Mais tous ne sont pas en accord. «Je suis particulièrement préoccupée par la façon dont le plan semble dire que si la population a la possibilité d’évacuer et qu’elle ne le fait pas, alors d’une manière ou d’une autre, ils se transformeront tous en cibles militaires légitimes, ce qui n’est absolument pas le cas », a déclaré Tania Hary, directrice générale de Gisha, une organisation israélienne qui se consacre à la protection du droit des Palestiniens à se déplacer librement à Gaza.
La copie du plan partagée avec AP indique que si la stratégie réussit dans le nord de Gaza, elle pourrait alors être reproduite dans d’autres zones, y compris les camps de tentes plus au sud abritant des centaines de milliers de Palestiniens.
Interrogé sur le plan mercredi, le porte-parole du département d’État, Matthew Miller, a déclaré que les États-Unis allaient «faire clairement comprendre que ce ne sont pas seulement les États-Unis qui s’opposent à toute occupation de Gaza, à toute réduction de la taille de Gaza, mais que c’est l’opinion quasi unanime de la communauté internationale».
Le nord, y compris la ville de Gaza, a été la première cible de l’offensive terrestre israélienne au début de la guerre, lorsque le pays a ordonné à tous les habitants de partir. Des quartiers entiers ont été réduits en ruines depuis lors.
Un responsable de l’ONU, sous le couvert de l’anonymat, a indiqué que seulement une centaine de Palestiniens avaient fui le nord depuis dimanche.

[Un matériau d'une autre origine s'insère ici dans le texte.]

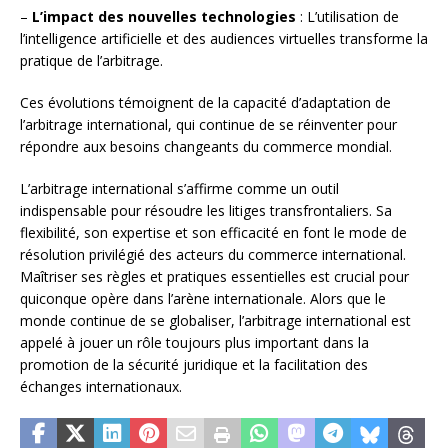
–
L’impact des nouvelles technologies
: L’utilisation de
l’intelligence artificielle et des audiences virtuelles transforme la
pratique de l’arbitrage.
Ces évolutions témoignent de la capacité d’adaptation de
l’arbitrage international, qui continue de se réinventer pour
répondre aux besoins changeants du commerce mondial.
L’arbitrage international s’affirme comme un outil
indispensable pour résoudre les litiges transfrontaliers. Sa
flexibilité, son expertise et son efficacité en font le mode de
résolution privilégié des acteurs du commerce international.
Maîtriser ses règles et pratiques essentielles est crucial pour
quiconque opère dans l’arène internationale. Alors que le
monde continue de se globaliser, l’arbitrage international est
appelé à jouer un rôle toujours plus important dans la
promotion de la sécurité juridique et la facilitation des
échanges internationaux.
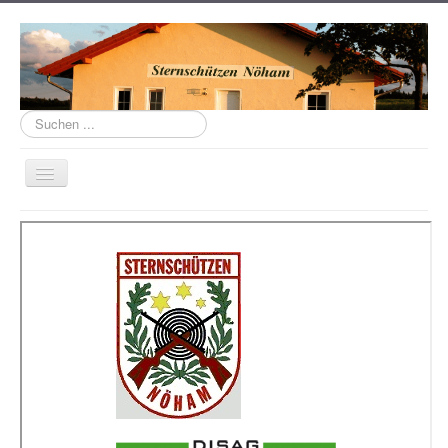
Suchen
...
Navigation
an/aus
Home
Über uns
Schützenhaus
Links
Termine
Aktuell
Mannschaften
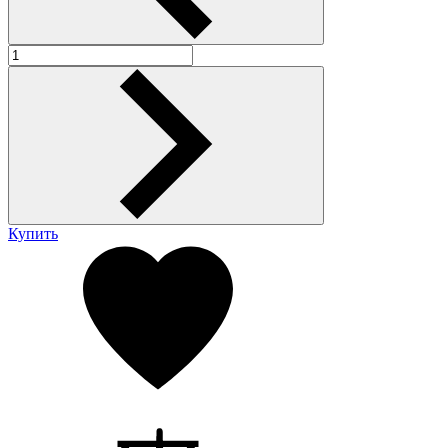
Купить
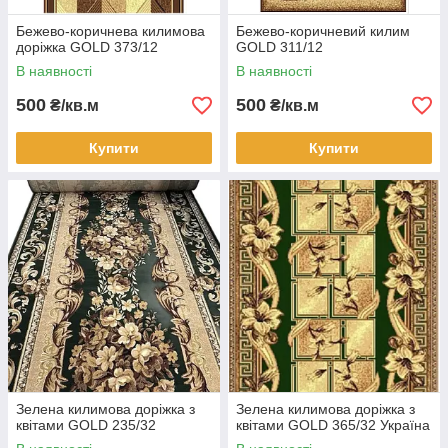
Бежево-коричнева килимова
Бежево-коричневий килим
доріжка GOLD 373/12
GOLD 311/12
В наявності
В наявності
500
500
₴/кв.м
₴/кв.м
Купити
Купити
Зелена килимова доріжка з
Зелена килимова доріжка з
квітами GOLD 235/32
квітами GOLD 365/32 Україна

«Au moins 400 000 personnes sont prises au piège dans la zone», a quant à lui écrit Philippe Lazzarini, directeur de l’agence des Nations unies pour les réfugiés palestiniens, sur X, jeudi.
Les troupes ont déjà coupé les routes entre la ville de Gaza et les zones plus au nord, ce qui rend difficile la fuite des habitants, ont déclaré deux médecins travaillant dans l’extrême nord – Mohammed Salha, directeur de l’hôpital al-Awda, et le Dr Rana Soloh, de l’hôpital Kamal Adwan. ««Avec presque aucune fourniture de base disponible, la faim se propage.»
«Le nord de Gaza est désormais divisé en deux parties, a déclaré Soloh. Il y a des points de contrôle et des inspections, et tout le monde ne peut pas traverser facilement.»
___
Melanie Lidman, rédactrice de l’Associated Press à Jérusalem, a contribué à cet article.